I’m Ross Cathcart and I’m the newest addition to the CTA. When you get past the rather grand title of ‘Business Development Executive’, my role is essentially to ensure that the services offered to CTA members are doing what they should and getting to the right people. I will be getting in touch with some of those members to allow them to comment on things like CTA’s website, its advice line and its training courses. This discussion will hopefully ensure that the great aspects of CTA membership are further enhanced while any problems can be identified and resolved.
But discussion of member’s wishes and needs cannot only be conducted by email in the CTA office; it cannot be conducted in just Manchester: CTA is a national organisation that represents community transport operating right across the length and breadth of the UK. As much as this blog is my introduction, it is also a chance to showcase one of these inspiring organisations that I have met in the short time I have been with CTA: Preston Community Transport.
First putting wheels on the road in 1988, today Preston CT is managed by Joe Hannett and operates in five districts around Preston. “Our services are in huge demand,” Joe told us as he showed us around Preston CT head office in Preston city centre. “When people first hear about us, they often don’t understand what the community transport sector does but, when we explain to them how our work can relate to their life’s problems, they want to hear more.” With the huge range of services on offer, it is not hard to see why. Preston CT operates seven vehicles which are used to run day-trips for members in and around Lancashire but are also available for use by other local, not-for-profit groups and organisations to supplement their services. Preston CT runs a Dial-a-Ride and Community Car service which made over 22,850 journeys last year for individuals that would normally travel on public transport with either extreme difficulty. When we visited, almost all of Preston CT’s 22 mobility scooters were out on loan, enabling people to go about their business independently and easily. They even have collapsible scooters to be used on holiday! So many residents of and visitors to Preston, whose health, circumstances or location deny them access to traditional modes of transport, depend on the accessible and inclusive alternatives provided by Preston CT.
Preston CT’s work does not come without its problems. It has experienced many of the difficulties shared by our sector in an age of slashed public budgets and squeezed local government expenditure. Four years ago, Preston CT was funded £30,000 annually by Preston City Council. Now it receives no grant funding from them.
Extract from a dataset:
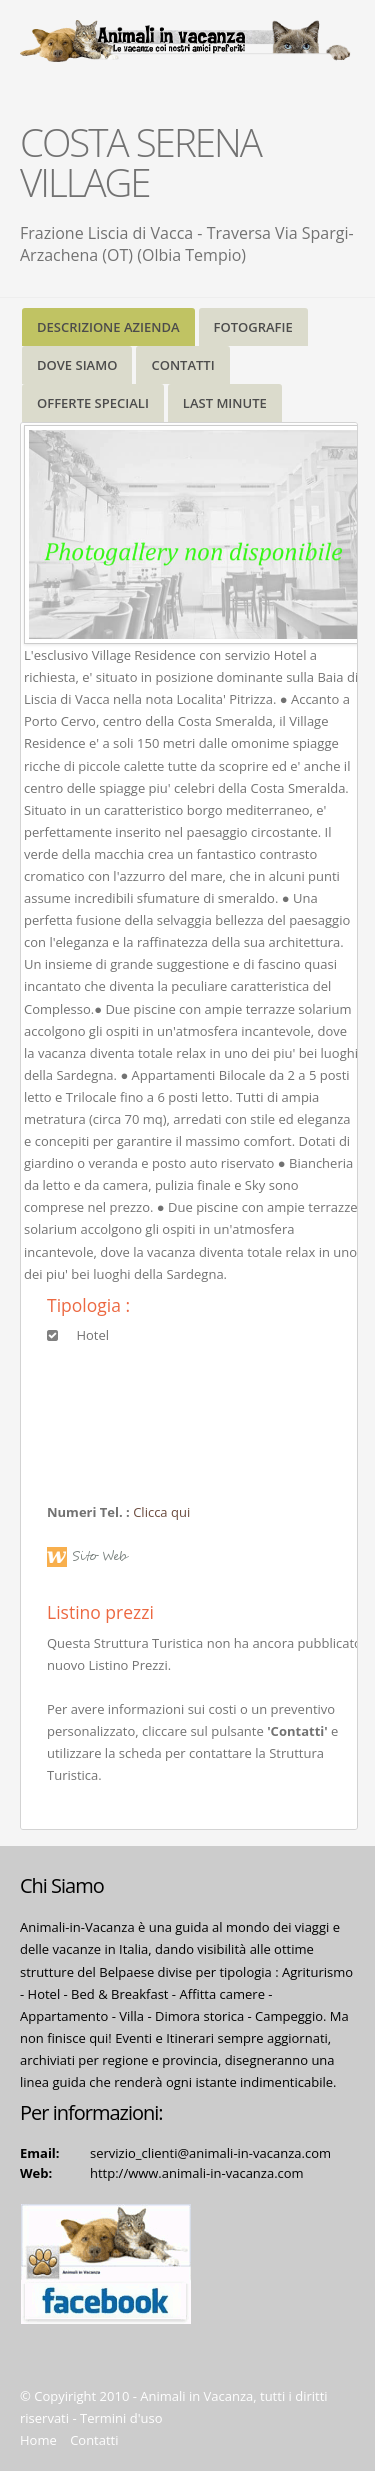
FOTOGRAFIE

Similarly, Preston CT has had strong relationships with many officials at city and county councils but local government restructuring under austerity routinely brings in new faces that don’t understand the contribution that organisations like Preston CT make to the community. It’s a familiar story to community transport services: tightening budgets and question marks over the long-term viability of services.
Preston CT, however, have demonstrated that these circumstances are not entirely out of their control. They have utilised this situation to diversify their work and their sources of funding, producing innovative and creative solutions to this difficult financial climate. They are located next to the only Blue Badge car park in Preston city centre. They are exploring the possibility of renting out some of their outside area for an Amazon Pick-Up Locker. Preston’s Business Improvement District team is now based out of Joe’s old office and the meeting room is regularly rented to local charitable organisations for their outreach programmes. In April 2015, Preston CT helped to establish Lancashire Community Transport, a group of five community transport providers who came together to grow and tackle the issues they faced collaboratively. Reimagining the role and remit of community transport organisations has been essential to Preston CT’s survival. Future plans focus on further embedding the organisation in the life of Preston City: investigating cycle hubs, changing places toilet facilities, car sharing schemes and possible other ventures to position the charity as an essential part of the life of its community for years to come.
Recently, CTA has been discussing how community transport can emphasis its ‘pro-social’ credentials; in other words, how our sector can work collaboratively and innovatively to ensure that we continue to prioritise producing results that have the greatest and widest impact across the communities we work with. Preston CT is an example of how the community transport sector can not only deliver but expand on these pro-social aims and use difficult circumstances to provide new ways to deliver our essential services.